[Entries taken from a collection]
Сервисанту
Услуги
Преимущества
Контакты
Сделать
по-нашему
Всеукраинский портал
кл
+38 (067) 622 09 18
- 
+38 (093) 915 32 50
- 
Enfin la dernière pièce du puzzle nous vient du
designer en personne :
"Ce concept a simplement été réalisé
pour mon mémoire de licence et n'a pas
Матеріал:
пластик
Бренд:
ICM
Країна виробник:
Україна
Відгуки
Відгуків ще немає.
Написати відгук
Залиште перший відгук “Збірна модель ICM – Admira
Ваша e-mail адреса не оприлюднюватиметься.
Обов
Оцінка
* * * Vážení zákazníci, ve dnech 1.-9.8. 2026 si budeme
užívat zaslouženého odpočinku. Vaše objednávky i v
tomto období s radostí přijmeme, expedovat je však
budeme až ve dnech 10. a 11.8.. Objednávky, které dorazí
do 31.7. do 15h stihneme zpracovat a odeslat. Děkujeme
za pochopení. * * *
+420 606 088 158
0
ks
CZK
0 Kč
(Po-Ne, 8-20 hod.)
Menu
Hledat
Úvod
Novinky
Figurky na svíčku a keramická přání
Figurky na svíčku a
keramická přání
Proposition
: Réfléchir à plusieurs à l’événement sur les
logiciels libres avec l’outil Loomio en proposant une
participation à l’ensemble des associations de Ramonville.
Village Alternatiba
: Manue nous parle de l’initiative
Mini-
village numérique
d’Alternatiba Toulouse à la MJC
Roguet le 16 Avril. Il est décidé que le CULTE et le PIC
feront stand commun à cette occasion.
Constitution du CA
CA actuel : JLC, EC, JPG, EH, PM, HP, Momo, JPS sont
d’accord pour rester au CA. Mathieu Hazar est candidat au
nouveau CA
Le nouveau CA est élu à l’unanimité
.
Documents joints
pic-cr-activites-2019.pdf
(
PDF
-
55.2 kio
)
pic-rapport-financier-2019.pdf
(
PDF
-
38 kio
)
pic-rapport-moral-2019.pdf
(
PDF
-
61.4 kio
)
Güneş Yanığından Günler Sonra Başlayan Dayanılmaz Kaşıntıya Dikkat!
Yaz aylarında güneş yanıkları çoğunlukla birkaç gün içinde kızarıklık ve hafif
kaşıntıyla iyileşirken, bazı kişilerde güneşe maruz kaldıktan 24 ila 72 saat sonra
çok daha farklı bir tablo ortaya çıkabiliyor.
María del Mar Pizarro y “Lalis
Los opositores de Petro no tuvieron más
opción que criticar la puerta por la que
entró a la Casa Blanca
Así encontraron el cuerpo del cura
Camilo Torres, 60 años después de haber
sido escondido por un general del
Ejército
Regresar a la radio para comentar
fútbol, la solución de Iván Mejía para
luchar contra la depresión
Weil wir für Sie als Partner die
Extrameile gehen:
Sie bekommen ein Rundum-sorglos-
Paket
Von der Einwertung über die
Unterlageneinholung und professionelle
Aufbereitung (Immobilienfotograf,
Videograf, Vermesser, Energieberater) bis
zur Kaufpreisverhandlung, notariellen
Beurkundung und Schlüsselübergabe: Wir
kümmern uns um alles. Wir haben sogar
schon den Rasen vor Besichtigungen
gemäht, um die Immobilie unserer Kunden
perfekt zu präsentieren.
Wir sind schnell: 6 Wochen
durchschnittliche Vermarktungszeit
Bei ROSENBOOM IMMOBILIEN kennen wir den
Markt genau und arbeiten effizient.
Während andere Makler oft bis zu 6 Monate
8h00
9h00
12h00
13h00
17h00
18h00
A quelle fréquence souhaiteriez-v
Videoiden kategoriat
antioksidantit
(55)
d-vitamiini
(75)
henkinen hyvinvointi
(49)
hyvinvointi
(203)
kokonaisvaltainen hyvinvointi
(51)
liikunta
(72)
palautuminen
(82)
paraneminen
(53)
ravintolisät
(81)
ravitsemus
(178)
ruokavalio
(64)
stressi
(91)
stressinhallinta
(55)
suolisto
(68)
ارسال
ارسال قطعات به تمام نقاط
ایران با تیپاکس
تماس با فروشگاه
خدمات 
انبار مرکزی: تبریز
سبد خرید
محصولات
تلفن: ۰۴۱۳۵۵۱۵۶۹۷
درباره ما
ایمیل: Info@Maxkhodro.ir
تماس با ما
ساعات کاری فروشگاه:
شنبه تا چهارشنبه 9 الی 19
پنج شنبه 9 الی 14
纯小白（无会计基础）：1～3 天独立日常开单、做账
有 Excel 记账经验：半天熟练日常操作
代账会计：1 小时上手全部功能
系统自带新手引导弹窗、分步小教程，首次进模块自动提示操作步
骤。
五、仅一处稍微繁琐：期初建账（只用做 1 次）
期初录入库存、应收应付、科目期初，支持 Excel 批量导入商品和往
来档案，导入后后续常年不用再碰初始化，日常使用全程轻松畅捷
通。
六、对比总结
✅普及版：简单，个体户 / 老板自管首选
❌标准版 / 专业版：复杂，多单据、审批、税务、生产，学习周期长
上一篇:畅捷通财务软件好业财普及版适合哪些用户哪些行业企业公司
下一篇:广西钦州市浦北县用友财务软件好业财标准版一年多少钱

---

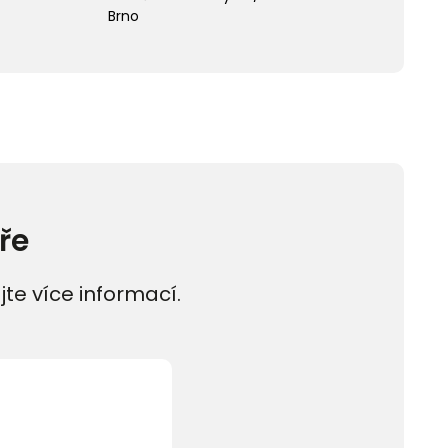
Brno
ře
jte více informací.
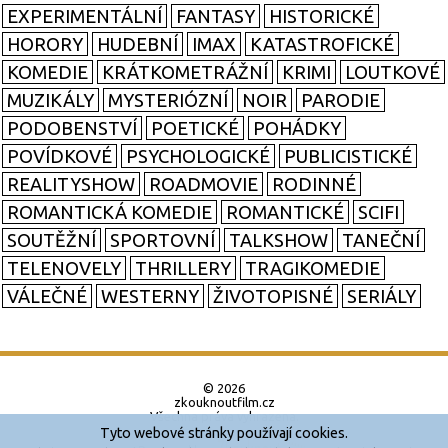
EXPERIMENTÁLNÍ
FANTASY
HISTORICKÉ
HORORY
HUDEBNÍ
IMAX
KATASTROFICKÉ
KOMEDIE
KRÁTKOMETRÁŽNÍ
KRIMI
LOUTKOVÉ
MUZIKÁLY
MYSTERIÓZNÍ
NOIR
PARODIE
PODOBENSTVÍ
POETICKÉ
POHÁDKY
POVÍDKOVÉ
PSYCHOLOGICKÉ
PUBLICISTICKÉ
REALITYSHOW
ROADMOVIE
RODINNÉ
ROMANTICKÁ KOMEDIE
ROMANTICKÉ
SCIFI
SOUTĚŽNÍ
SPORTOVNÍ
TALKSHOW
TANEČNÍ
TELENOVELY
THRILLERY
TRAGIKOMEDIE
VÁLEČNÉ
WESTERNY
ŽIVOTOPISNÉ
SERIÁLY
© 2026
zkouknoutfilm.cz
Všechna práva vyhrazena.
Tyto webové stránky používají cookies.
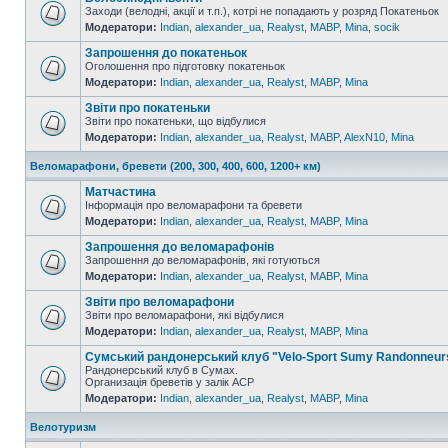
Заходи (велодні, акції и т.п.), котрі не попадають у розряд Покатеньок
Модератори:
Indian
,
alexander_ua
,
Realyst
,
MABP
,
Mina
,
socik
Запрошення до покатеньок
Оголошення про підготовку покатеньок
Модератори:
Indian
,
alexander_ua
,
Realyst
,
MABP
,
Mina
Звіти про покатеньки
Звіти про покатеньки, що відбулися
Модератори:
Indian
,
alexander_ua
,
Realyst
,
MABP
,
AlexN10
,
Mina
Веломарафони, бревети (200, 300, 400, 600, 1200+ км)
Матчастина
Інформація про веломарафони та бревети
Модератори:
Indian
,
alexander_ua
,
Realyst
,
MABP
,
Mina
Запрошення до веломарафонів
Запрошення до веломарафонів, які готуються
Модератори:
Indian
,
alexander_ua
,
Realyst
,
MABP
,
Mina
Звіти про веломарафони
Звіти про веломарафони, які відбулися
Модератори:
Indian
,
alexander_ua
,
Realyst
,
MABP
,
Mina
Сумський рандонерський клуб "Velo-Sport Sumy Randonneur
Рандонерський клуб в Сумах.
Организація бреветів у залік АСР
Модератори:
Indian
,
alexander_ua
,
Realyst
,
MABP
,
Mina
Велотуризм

---

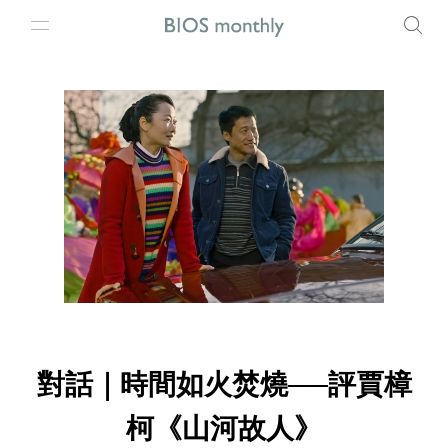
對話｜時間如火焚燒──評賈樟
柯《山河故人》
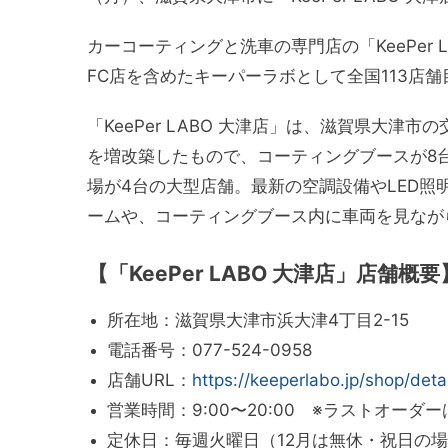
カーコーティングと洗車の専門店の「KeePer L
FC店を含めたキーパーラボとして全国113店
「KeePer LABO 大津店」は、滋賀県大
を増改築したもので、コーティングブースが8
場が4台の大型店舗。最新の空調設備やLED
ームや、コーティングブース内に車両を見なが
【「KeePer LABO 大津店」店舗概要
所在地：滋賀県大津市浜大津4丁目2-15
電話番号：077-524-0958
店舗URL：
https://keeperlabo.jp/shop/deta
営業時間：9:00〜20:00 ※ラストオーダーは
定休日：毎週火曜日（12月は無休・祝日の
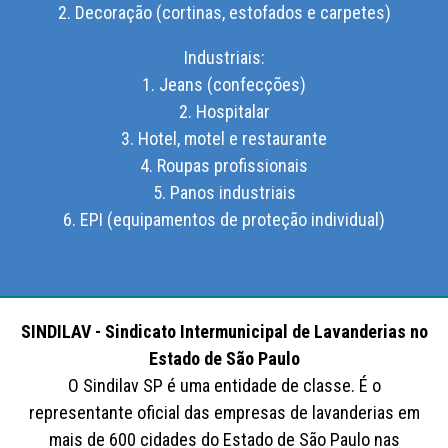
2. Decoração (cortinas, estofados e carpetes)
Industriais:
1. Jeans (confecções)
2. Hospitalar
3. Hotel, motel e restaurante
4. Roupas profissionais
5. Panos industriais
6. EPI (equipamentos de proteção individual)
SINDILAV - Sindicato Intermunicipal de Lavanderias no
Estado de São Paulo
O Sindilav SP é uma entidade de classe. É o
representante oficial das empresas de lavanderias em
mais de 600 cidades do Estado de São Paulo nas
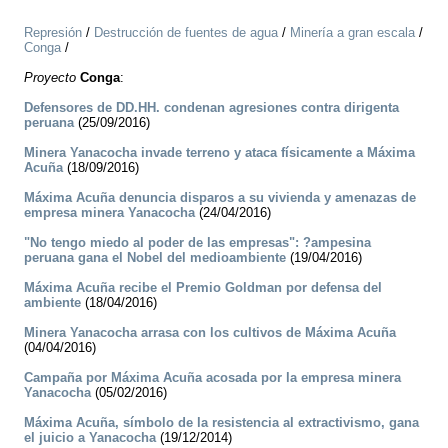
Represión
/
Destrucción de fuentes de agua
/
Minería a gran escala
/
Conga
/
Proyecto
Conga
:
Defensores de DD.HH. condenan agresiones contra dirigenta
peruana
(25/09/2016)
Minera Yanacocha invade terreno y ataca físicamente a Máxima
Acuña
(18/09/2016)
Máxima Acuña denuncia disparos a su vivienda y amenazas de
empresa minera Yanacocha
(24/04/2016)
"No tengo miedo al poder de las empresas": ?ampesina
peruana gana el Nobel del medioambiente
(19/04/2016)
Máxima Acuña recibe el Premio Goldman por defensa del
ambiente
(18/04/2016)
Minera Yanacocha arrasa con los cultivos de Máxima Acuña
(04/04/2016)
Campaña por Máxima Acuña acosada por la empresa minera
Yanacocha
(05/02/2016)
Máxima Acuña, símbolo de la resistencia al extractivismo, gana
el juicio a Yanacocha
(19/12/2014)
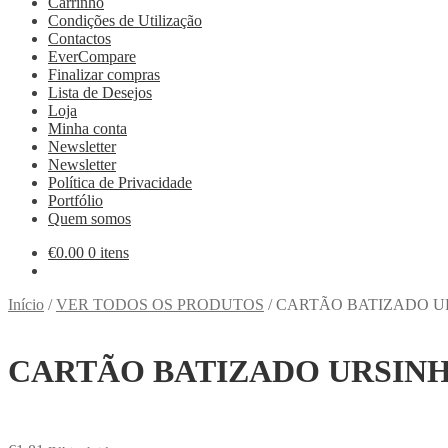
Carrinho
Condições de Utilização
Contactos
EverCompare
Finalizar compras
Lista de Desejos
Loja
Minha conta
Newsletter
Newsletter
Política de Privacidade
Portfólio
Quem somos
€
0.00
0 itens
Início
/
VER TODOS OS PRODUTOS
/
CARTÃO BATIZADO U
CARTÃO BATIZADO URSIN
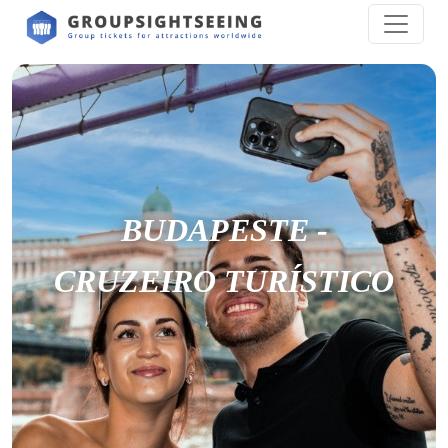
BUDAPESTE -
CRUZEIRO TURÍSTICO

§ WORK ITEM
Collect from the data above every line that includes "відбулися".

§ TASK RESULT
Звіти про покатеньки, що відбулися
Звіти про веломарафони, які відбулися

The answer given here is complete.